A notorious cryptocurrency miner group called the 8220 Gang has been observed using a new crypter called ScrubCrypt to perform cryptojacking operations.
According to Fortinet FortiGuard Labs, the attack chain begins by successfully exploiting a susceptible Oracle WebLogic server and downloading a PowerShell script containing ScrubCrypt.
A crypter is a type of software that can encrypt, obfuscate, and manipulate malware in order to avoid detection by security programs.
ScrubCrypt, touted for sale by its creators, has the ability to bypass Windows Defender protections and check for the presence of debugging and virtual machine environments.
“ScrubCrypt is a crypter used to protect applications with its own BAT packing method,” said security researcher Cara Lin in a technical report. She says “The encrypted data at the top can be split into her four parts using backslashes ‘\’.”

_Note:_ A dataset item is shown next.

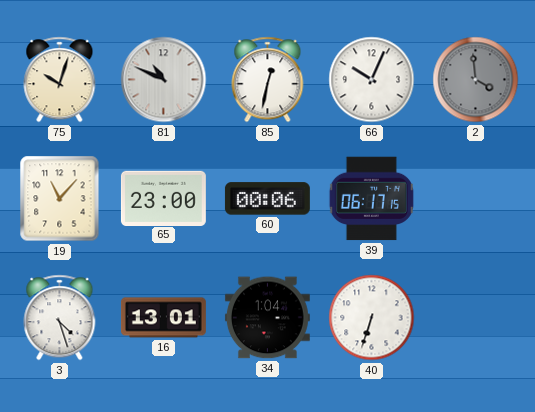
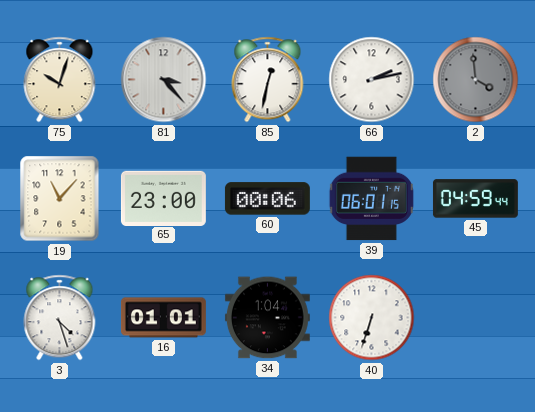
81: 10:49 -> 3:23
66: 10:04 -> 2:13
39: 06:17 -> 06:01
45: none -> 04:59
16: 13:01 -> 01:01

In its final stage, the crypter decodes the miner payload and loads it into memory, thereby starting the miner process.
This threat actor has a track record of compromising targets using publicly disclosed vulnerabilities, and our latest findings are no exception.

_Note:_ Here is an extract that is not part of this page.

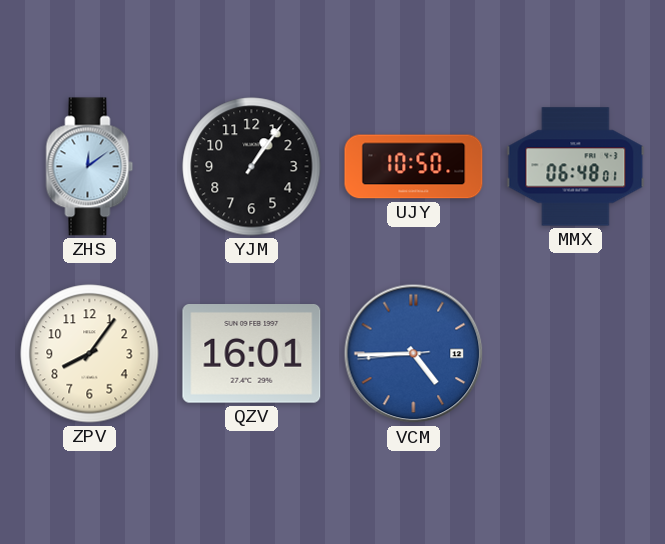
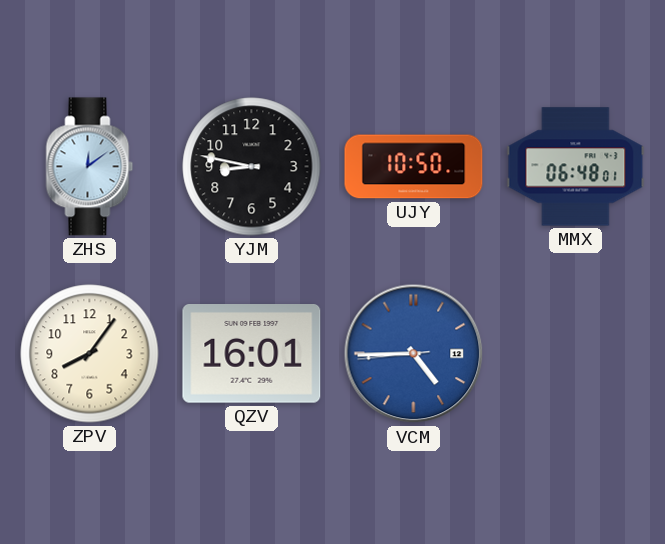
YJM: 1:06 -> 8:47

Discover the hidden dangers of third-party SaaS apps
Are you aware of the risks associated with third-party app access to your company’s SaaS apps? Join our webinar to learn about the types of permissions granted and how to minimize the risks.
reserve a seat
This development is also a detailed attack on Sydig carried out by the 8220 gang between November 2022 and January 2023 to compromise vulnerable Oracle WebLogic and Apache web servers to drop the XMRig miner. occurs.
In late January 2023, Fortinet also launched a cryptojacking attack leveraging a Microsoft Excel document containing a malicious VBA macro configured to download a Monero (XMR) mining executable on the infected system. discovered.